Intraregional deionized water
Mast cells are sensitive to changes in osmolality and when exposed to hypotonic solutions, will undergo cellular swelling and ultimately membrane lysis. Based on this cellular response, several studies have evaluated the safety and efficacy of intraregional deionized water injections as an adjuvant treatment for incompletely resected cutaneous mast cell tumors. Although all studies suggest that intraregional deionized water injections are well-tolerated, a marked disparity exists among studies regarding the efficacy of the injections in preventing local tumor recurrence.28-30
In one study, the survival times and tumor recurrence rates were compared between two treatment groups: dogs receiving only surgical resection (n = 28) and dogs receiving surgical resection and adjuvant intraregional deionized water injections (n = 27). Disconcertingly, dogs treated with surgery and intraregional deionized water injections experienced greater local tumor recurrences and shorter overall survival times than did dogs treated with surgery alone.29 These results suggested that intraregional deionized water injections may negatively influence the outcome of dogs with mast cell tumors.

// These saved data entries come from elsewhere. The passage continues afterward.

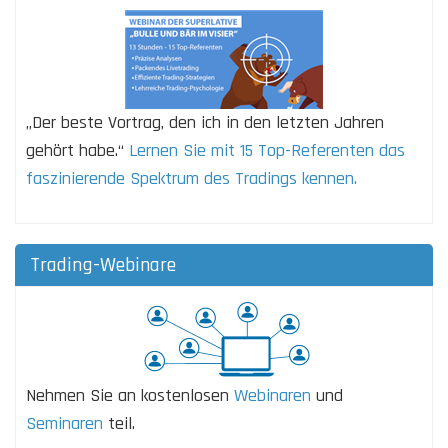
„Der beste Vortrag, den ich in den letzten Jahren
gehört habe.“
Lernen Sie mit 15 Top-Referenten das
faszinierende Spektrum des Tradings kennen.
Trading-Webinare
Nehmen Sie an kostenlosen
Webinaren
und
Seminaren
teil.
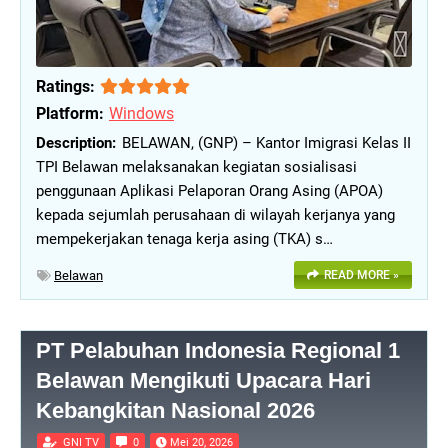
Ratings:
Platform:
Windows
BELAWAN, (GNP) – Kantor Imigrasi Kelas II
TPI Belawan melaksanakan kegiatan sosialisasi
penggunaan Aplikasi Pelaporan Orang Asing (APOA)
kepada sejumlah perusahaan di wilayah kerjanya yang
mempekerjakan tenaga kerja asing (TKA) s…
Belawan
READ MORE »
PT Pelabuhan Indonesia Regional 1
Belawan Mengikuti Upacara Hari
Kebangkitan Nasional 2026
GNI TV
0
Mei 20, 2026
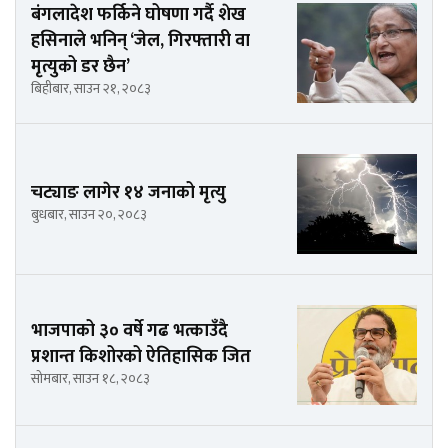
बंगलादेश फर्किने घोषणा गर्दै शेख
हसिनाले भनिन् ‘जेल, गिरफ्तारी वा
मृत्युको डर छैन’
बिहीबार, साउन २१, २०८३
चट्याङ लागेर १४ जनाको मृत्यु
बुधबार, साउन २०, २०८३
भाजपाको ३० वर्षे गढ भत्काउँदै
प्रशान्त किशोरको ऐतिहासिक जित
सोमबार, साउन १८, २०८३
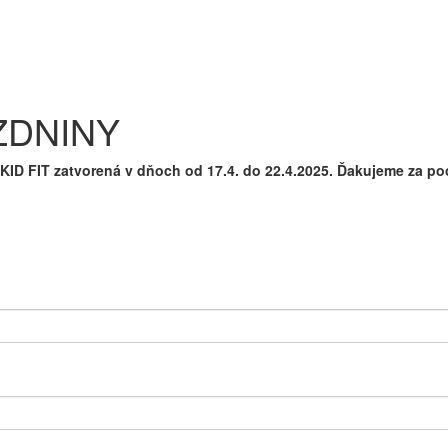
ZDNINY
ID FIT zatvorená v dňoch od 17.4. do 22.4.2025. Ďakujeme za poc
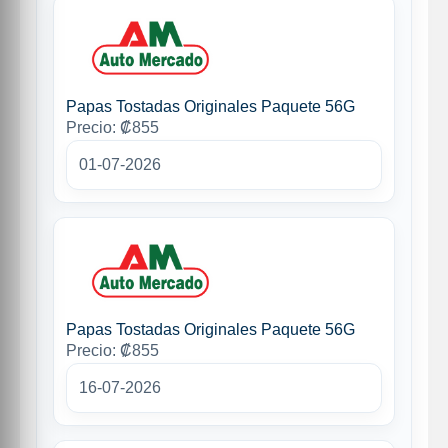
Papas Tostadas Originales Paquete 56G
Precio: ₡855
01-07-2026
Papas Tostadas Originales Paquete 56G
Precio: ₡855
16-07-2026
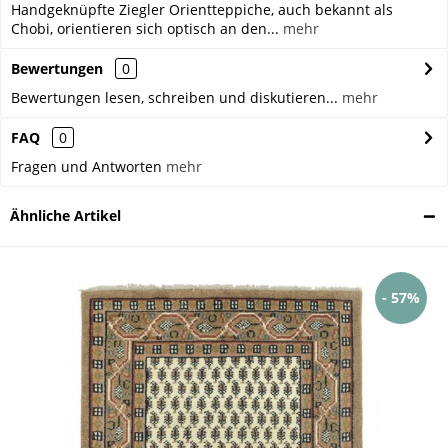
Handgeknüpfte Ziegler Orientteppiche, auch bekannt als
Chobi, orientieren sich optisch an den...
mehr
Bewertungen
0
Bewertungen lesen, schreiben und diskutieren...
mehr
FAQ
0
Fragen und Antworten
mehr
Ähnliche Artikel
- 57%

In direct contrast, two other reports discuss intraregional deionized water injections as being effective when used in an adjuvant setting. In one study, 74 dogs with 118 mast cell tumors were treated with surgery alone or surgery combined with intraregional deionized water injections.28 The local tumor recurrence rate in dogs receiving only surgery was 52.6% (10/19), while dogs treated with surgery and the injections had a recurrence rate of 26.2% (26/99). Furthermore, in a recent pilot investigation, only one dog out of 17 with incompletely resected cutaneous mast cell tumors treated with adjuvant intraregional deionized water injections developed local tumor regrowth.30 Although intraregional deionized water injections may be reasonable for the adjuvant treatment of small, low- to moderate-grade mast cell tumors, their use is unlikely to be beneficial in treating diffuse, infiltrative tumors or aggressive grade III mast cell tumors.

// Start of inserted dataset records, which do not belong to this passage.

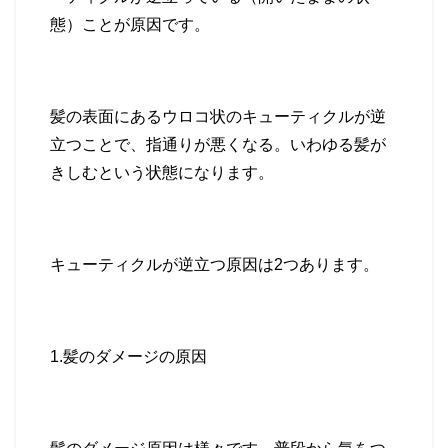
態）ことが原因
です。
髪の表面にあるウロコ状のキューティクルが逆
立つことで、指通りが悪くなる。いわゆる髪が
きしむという状態になります。
キューティクルが逆立つ原因は
2
つあります。
1.
髪のダメージの原因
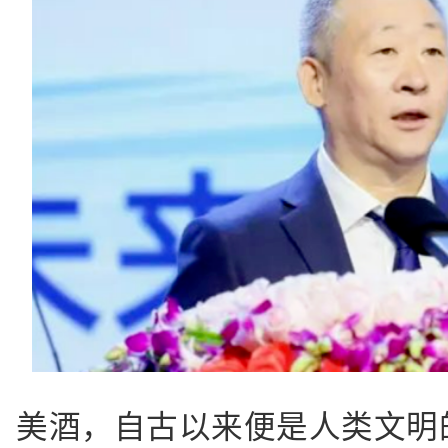
美酒，自古以来便是人类文明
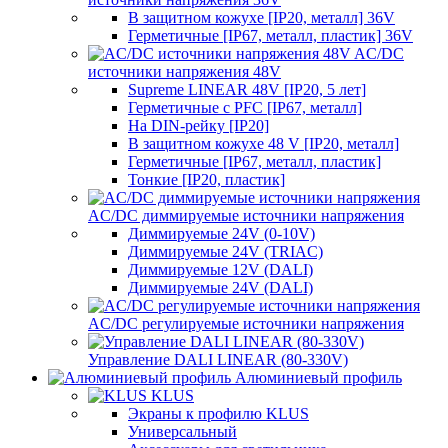
В защитном кожухе [IP20, металл] 36V
Герметичные [IP67, металл, пластик] 36V
AC/DC
источники напряжения 48V
Supreme LINEAR 48V [IP20, 5 лет]
Герметичные с PFC [IP67, металл]
На DIN-рейку [IP20]
В защитном кожухе 48 V [IP20, металл]
Герметичные [IP67, металл, пластик]
Тонкие [IP20, пластик]
AC/DC диммируемые источники напряжения
Диммируемые 24V (0-10V)
Диммируемые 24V (TRIAC)
Диммируемые 12V (DALI)
Диммируемые 24V (DALI)
AC/DC регулируемые источники напряжения
Управление DALI LINEAR (80-330V)
Алюминиевый профиль
KLUS
Экраны к профилю KLUS
Универсальный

The cost-effectiveness and ease of administering intraregional deionized water injections makes this investigational adjuvant therapy attractive. However, the direct contradictory results from clinical trials assessing their efficacy for treating resected cutaneous mast cell tumors remain problematic and a reason for concern. Until further studies are conducted to better clarify the role of deionized water injections, it remains difficult to wholeheartedly support this adjuvant treatment option. Additionally, despite being reported as well-tolerated, it is the experience of many clinicians that deionized water injections can cause moderate pain and discomfort.
Brachytherapy is a radiation treatment modality in which radioactive material sealed in needles, seeds, wires, or catheters is placed directly into or near a tumor. Treatment with brachytherapy may be intracavitary, intraluminal, or interstitial. For interstitial brachytherapy, radioactive materials are placed directly through the body tissue encompassing the tumor. Iridium-192 is a radioisotope capable of releasing both gamma and beta particles and can be used as a radioactive source for brachytherapy.

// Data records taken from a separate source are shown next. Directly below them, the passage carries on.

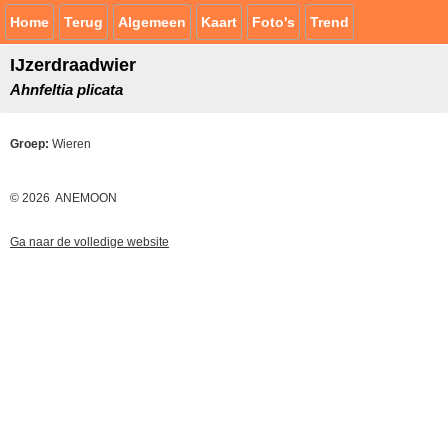
Home
Terug
Algemeen
Kaart
Foto's
Trend
IJzerdraadwier
Ahnfeltia plicata
Groep:
Wieren
© 2026 ANEMOON
Ga naar de volledige website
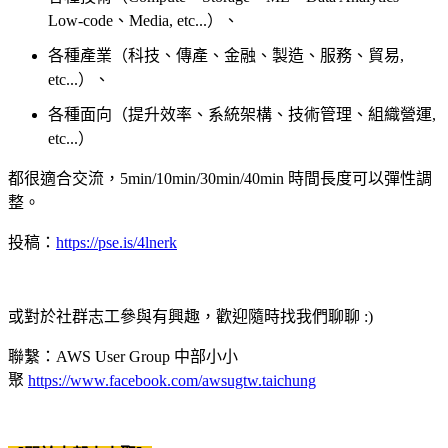
Low-code、Media, etc...）、
各種產業（科技、傳產、金融、製造、服務、貿易,
etc...）、
各種面向（提升效率、系統架構、技術管理、組織營運,
etc...）
都很適合交流，5min/10min/30min/40min 時間長度可以彈性調
整。
投稿：
https://pse.is/4lnerk
或對於社群志工參與有興趣，歡迎隨時找我們聊聊 :)
聯繫：AWS User Group 中部小小
聚
https://www.facebook.com/awsugtw.taichung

Recently, interstitial brachytherapy with iridium-192 has been evaluated as an adjuvant treatment for cutaneous mast cell tumors in dogs.31 In this study, nine dogs with microscopic residual disease and two dogs with macroscopic disease were treated with interstitial brachytherapy. Five of the 11 treated dogs ultimately had local tumor regrowth at a median of 1,391 days. Although a high percentage of dogs experienced tumor recurrence, the long median latency period before tumor regrowth was impressive. Given the extended period between initial brachytherapy and local regrowth, it remains a possibility that some of the dogs identified as treatment failures may actually have been affected with de novo tumor formation.
Interstitial brachytherapy offers some advantages over conventional external beam megavoltage radiation therapy, including more localized energy deposition, greater normal tissue sparing effect, and decreased total treatment duration. Unfortunately, the number of facilities offering brachytherapy is limited, and in conjunction with the observed high incidence for local tumor regrowth (5/11), it is difficult to recommend interstitial brachytherapy as a realistic or practical adjuvant treatment option for incompletely resected mast cell tumors.
TREATMENTS FOR MACROSCOPIC AND METASTATIC DISEASE
Contrary to the success in treating localized disease with surgery alone or with adjuvant therapies, the effective management of surgically nonresectable macroscopic disease or advanced distant metastatic mast cell disease remains problematic. In these patients with extensive disease, the intent of therapy is no longer curative. Rather, therapy should be focused on reducing tumor burden, improving quality of life, and prolonging survival times. Therapies with these defined goals are categorized as palliative. Several palliative treatment options exist for managing noncurable mast cell tumors in dogs, including systemic chemotherapy, palliative radiation, and intralesional triamcinolone.
Although potentially useful as an adjuvant to surgery, systemic chemotherapy has been traditionally indicated to treat metastatic and nonresectable mast cell tumors. Several studies have identified chemotherapeutic regimens possessing marginal to moderate therapeutic efficacy for treating advanced mast cell tumors in dogs (Table 3). The response rates, duration of remission, disease-free intervals, and survival times of dogs with metastatic or nonresectable mast cell tumors can be quite variable, with a subset of patients maintaining a high quality of life for an extended period. For this reason, treatment options for patients with advanced disease should not be limited solely to euthanasia.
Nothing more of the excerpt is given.